Notes on optimizing docker images

4 min read
2 tags

As I’ve been building and shipping more and more docker images, I’ve realized that while it’s easy to get up and going, it can require quite a bit of work to get a “good” docker container setup.

Things you can do for a better docker container can include:

  • Create separate docker images for production, and development
    • production image: slimmed down version of dev, don’t volume mount unless necessary
    • dev image: full-fat version of dev that runs any development/live-reload services.
  • Experiment with different base images
    • just, don’t use the :latest tag in your base image, ever.
    • experiment with Debian alternatives like alpine, buster, and slim
  • Limit access by running the app as a non-root user
  • Multistage builds to save build time
  • Use docker-compose as a default
    • run commands via the docker-compose config to save time.

A starting point…

To make this a bit easier to discuss, we’re going to start with a very basic dockerfile example that is good enough to get you up and going but has lots of room for improvement.

    FROM ubuntu:latest
    
    # install os dependencies
    RUN apt-get update && apt-get install
    RUN apt-get python3 python3-dev python3-pip
    RUN apt-get clean && rm -rf /var/lib/apt/lists/*
    
    # mount application code
    WORKDIR /app
    COPY my-app my-app
    
    # install app dependencies
    RUN pip3 install -r requirements.txt
    
    # run the application
    EXPOSE 8080
    CMD ["python3", "-m", "my-app:start_app()"]
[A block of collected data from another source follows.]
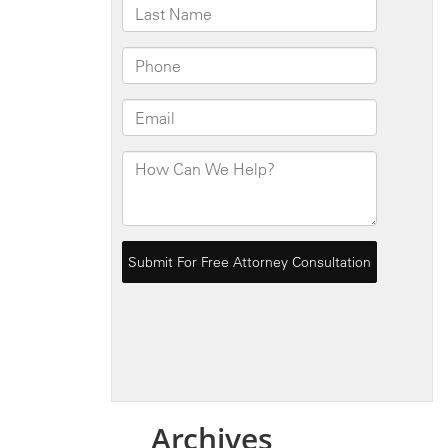
Archives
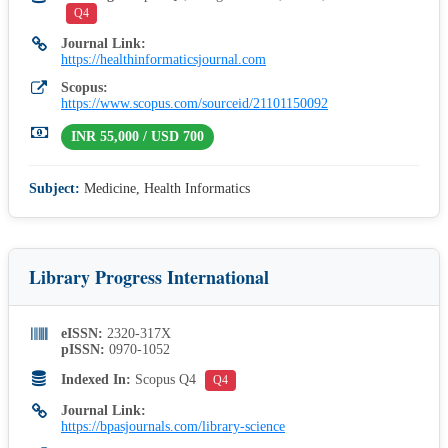
Q4
Journal Link:
https://healthinformaticsjournal.com
Scopus:
https://www.scopus.com/sourceid/21101150092
INR 55,000 / USD 700
Subject:
Medicine, Health Informatics
Library Progress International
eISSN:
2320-317X
pISSN:
0970-1052
Indexed In:
Scopus Q4
Q4
Journal Link:
https://bpasjournals.com/library-science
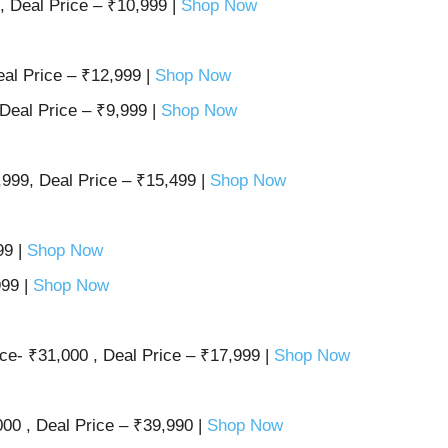
, Deal Price – ₹10,999 |
Shop Now
al Price – ₹12,999 |
Shop Now
Deal Price – ₹9,999 |
Shop Now
999, Deal Price – ₹15,499 |
Shop Now
99 |
Shop Now
999 |
Shop Now
e- ₹31,000 , Deal Price – ₹17,999 |
Shop Now
00 , Deal Price – ₹39,990 |
Shop Now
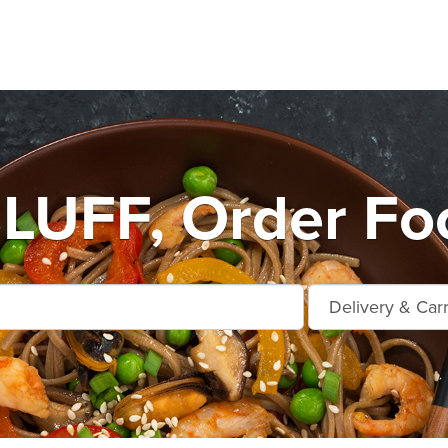
UFF, Order Foo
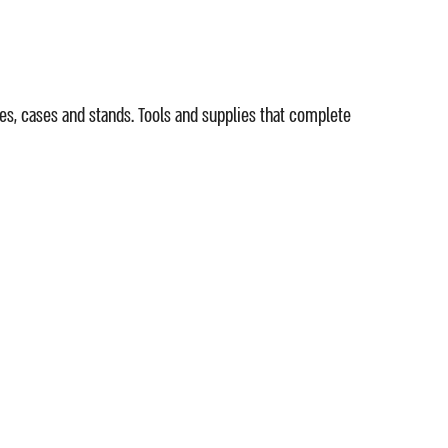
es, cases and stands. Tools and supplies that complete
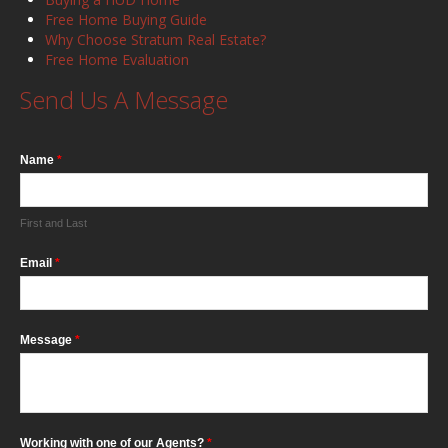
Free Home Buying Guide
Why Choose Stratum Real Estate?
Free Home Evaluation
Send Us A Message
Name
*
First and Last
Email
*
Message
*
Working with one of our Agents?
*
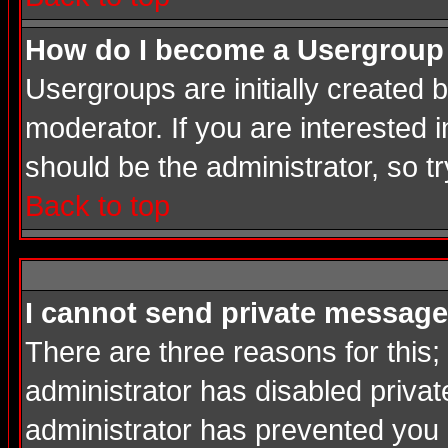
How do I become a Usergroup
Usergroups are initially created
moderator. If you are interested i
should be the administrator, so 
Back to top
I cannot send private message
There are three reasons for this;
administrator has disabled privat
administrator has prevented you in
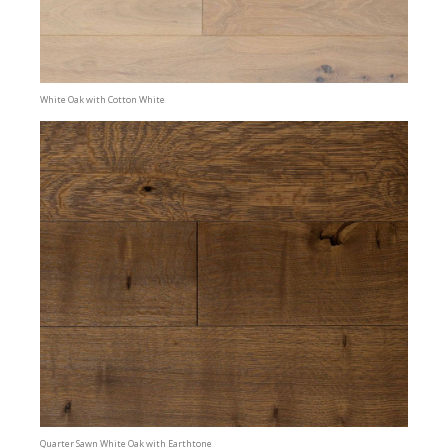
White Oak with Cotton White
Quarter Sawn White Oak with Earthtone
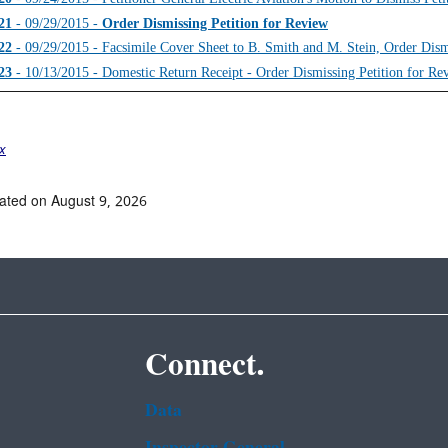
21
- 09/29/2015 -
Order Dismissing Petition for Review
22
- 09/29/2015 - Facsimile Cover Sheet to B. Smith and M. Stein, Order Dism
23
- 10/13/2015 - Domestic Return Receipt - Order Dismissing Petition for Re
ex
ated on August 9, 2026
Connect.
Data
Inspector General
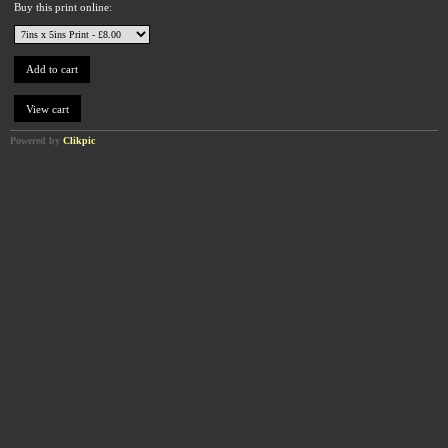
Buy this print online:
Powered by
Clikpic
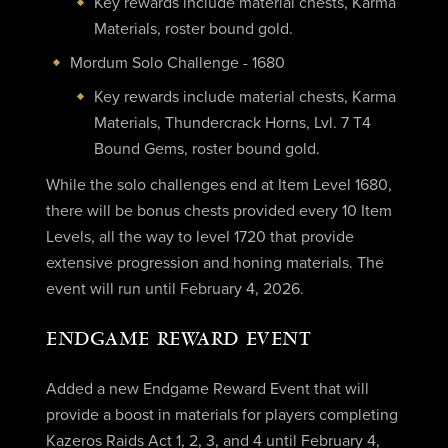
Key rewards include material chests, Karma
Materials, roster bound gold.
Mordum Solo Challenge - 1680
Key rewards include material chests, Karma
Materials, Thundercrack Horns, Lvl. 7 T4
Bound Gems, roster bound gold.
While the solo challenges end at Item Level 1680,
there will be bonus chests provided every 10 Item
Levels, all the way to level 1720 that provide
extensive progression and honing materials. The
event will run until February 4, 2026.
ENDGAME REWARD EVENT
Added a new Endgame Reward Event that will
provide a boost in materials for players completing
Kazeros Raids Act 1, 2, 3, and 4 until February 4,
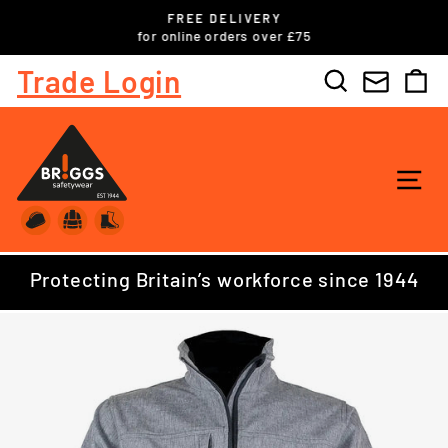
Skip
FREE DELIVERY
to
ls
for online orders over £75
Pause
content
slideshow
Trade Login
Search
C
SI
Protecting Britain’s workforce since 1944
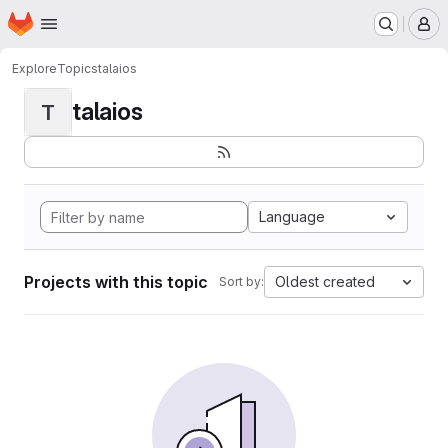
Homepage
Skip to main content
M
Explore
Topics
talaios
talaios
T
Language
Projects with this topic
Oldest created
Sort by:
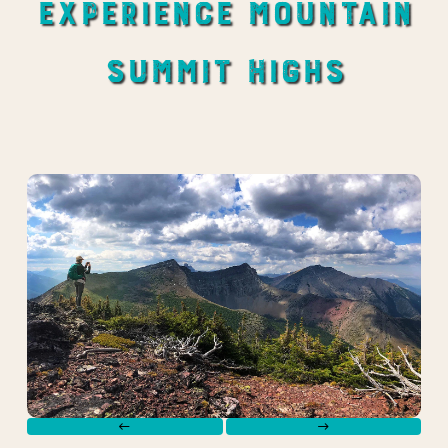
Experience Mountain
Summit Highs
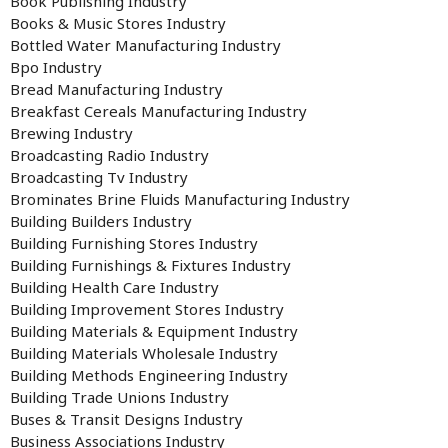
Book Publishing Industry
Books & Music Stores Industry
Bottled Water Manufacturing Industry
Bpo Industry
Bread Manufacturing Industry
Breakfast Cereals Manufacturing Industry
Brewing Industry
Broadcasting Radio Industry
Broadcasting Tv Industry
Brominates Brine Fluids Manufacturing Industry
Building Builders Industry
Building Furnishing Stores Industry
Building Furnishings & Fixtures Industry
Building Health Care Industry
Building Improvement Stores Industry
Building Materials & Equipment Industry
Building Materials Wholesale Industry
Building Methods Engineering Industry
Building Trade Unions Industry
Buses & Transit Designs Industry
Business Associations Industry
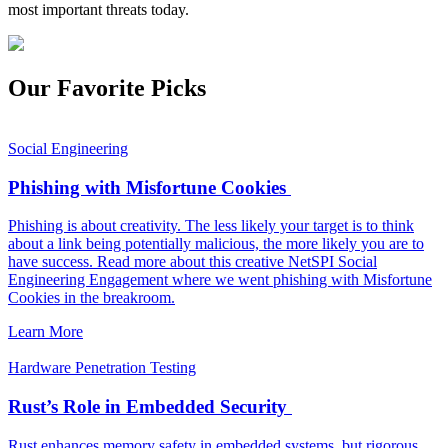
most important threats today.
Our Favorite Picks
Social Engineering
Phishing with Misfortune Cookies
Phishing is about creativity. The less likely your target is to think
about a link being potentially malicious, the more likely you are to
have success. Read more about this creative NetSPI Social
Engineering Engagement where we went phishing with Misfortune
Cookies in the breakroom.
Learn More
Hardware Penetration Testing
Rust’s Role in Embedded Security
Rust enhances memory safety in embedded systems, but rigorous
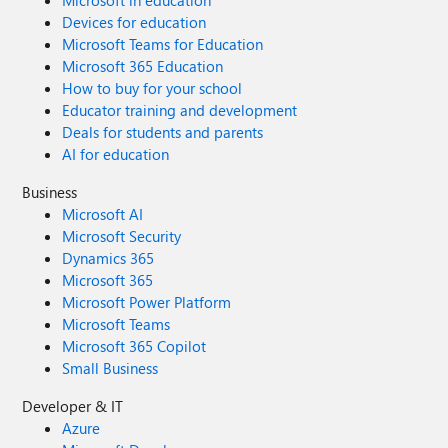
Microsoft in education
Devices for education
Microsoft Teams for Education
Microsoft 365 Education
How to buy for your school
Educator training and development
Deals for students and parents
AI for education
Business
Microsoft AI
Microsoft Security
Dynamics 365
Microsoft 365
Microsoft Power Platform
Microsoft Teams
Microsoft 365 Copilot
Small Business
Developer & IT
Azure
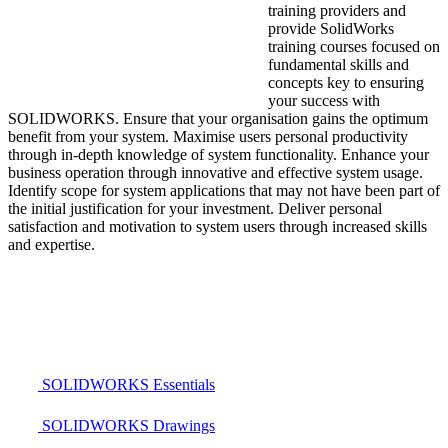
training providers and
provide SolidWorks
training courses focused on
fundamental skills and
concepts key to ensuring
your success with
SOLIDWORKS. Ensure that your organisation gains the optimum
benefit from your system. Maximise users personal productivity
through in-depth knowledge of system functionality. Enhance your
business operation through innovative and effective system usage.
Identify scope for system applications that may not have been part of
the initial justification for your investment. Deliver personal
satisfaction and motivation to system users through increased skills
and expertise.
SOLIDWORKS Essentials
SOLIDWORKS Drawings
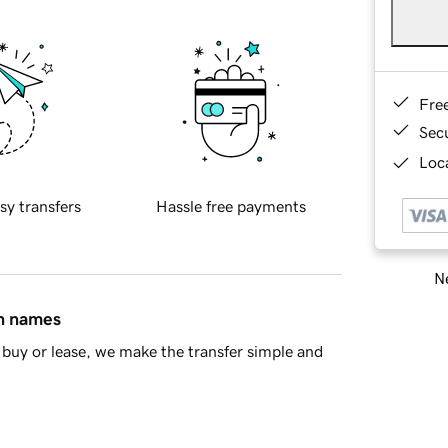
Fre
Sec
Loca
sy transfers
Hassle free payments
Ne
in names
buy or lease, we make the transfer simple and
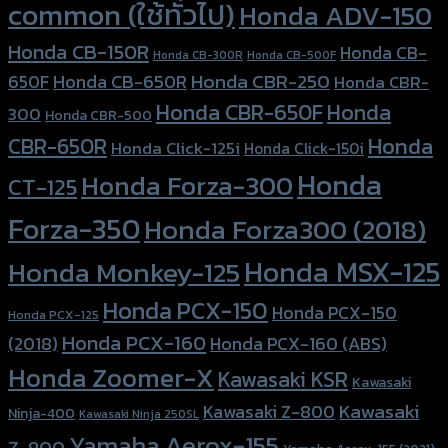
common (ใช้ทั่วไป)
Honda ADV-150
Honda CB-150R
Honda CB-
Honda CB-300R
Honda CB-500F
Honda CBR-250
Honda CB-650R
650F
Honda CBR-
Honda CBR-650F
Honda
300
Honda CBR-500
Honda
CBR-650R
Honda Click-125i
Honda Click-150i
Honda
Honda Forza-300
CT-125
Forza-350
Honda Forza300 (2018)
Honda MSX-125
Honda Monkey-125
Honda PCX-150
Honda PCX-150
Honda PCX-125
Honda PCX-160
Honda PCX-160 (ABS)
(2018)
Honda Zoomer-X
Kawasaki KSR
Kawasaki
Kawasaki
Kawasaki Z-800
Ninja-400
Kawasaki Ninja 250SL
Yamaha Aerox-155
Z-900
okay, so what are the pain points with the approach above?

  1. A re-build is required whenever code changes are made
  2. Builds take ~3-5 minutes, docker’s caching layers are working against us.
  3. the image is pretty big (~450MB)

Experiment with different base images

There are a few issues with the base image we use in the dockerfile above.

  1. we use a full-fat ubuntu image which brings along the way too many dependencies, and in turn size (~450MB)
  2. we’re depending on ubuntu’s package manager to install the core language dependencies.
  3. we use the :latest tag which means that builds use ephemeral ubuntu releases, one day our build can be based on version x, and the next it can be on version y (which breaks something).

We can fix these three points by:

  1. use a language-specific image (i.e the Python base image)
  2. point 2 is also solved by point 1
  3. use a specific version of the image that you’ve tested and validated.

Let’s see what that looks like in the updated image:

    FROM python:3.8-slim-buster
    
    # update dependencies
    RUN apt-get update && apt-get -y upgrade
    RUN apt-get clean && rm -rf /var/lib/apt/lists/*
    
    # mount application code
    WORKDIR /app
    COPY my-app my-app
    
    # install app dependencies
    RUN pip3 install -r requirements.txt
    
    # run the application
    EXPOSE 8080
    CMD ["python3", "-m", "my-app:start_app()"]

Awesome, this brought the size of our base image down from 450MB -> 45MB! That’s a lot of saved space for other important things, like your node_modules folder 😉

Limit access by running the app as a non-root user

information goes here

Multistage builds to save build time

A lot of the time, you need builders

Use docker-compose as a default

Instead of having to remember the long and sometimes complicated docker run commands you’d have to run in the terminal, you can just use a docker-compose.yml file to store your config.

This also makes it really easy to spin up “accompanying” containers for dev/testing (e.g. a PostgreSQL DB, Redis Cache, etc.)

Containers for production and development

This is mostly a developer experience improvement, but it can actually improve your deploy experience, especially if you heavily use volumes for live reloads in development.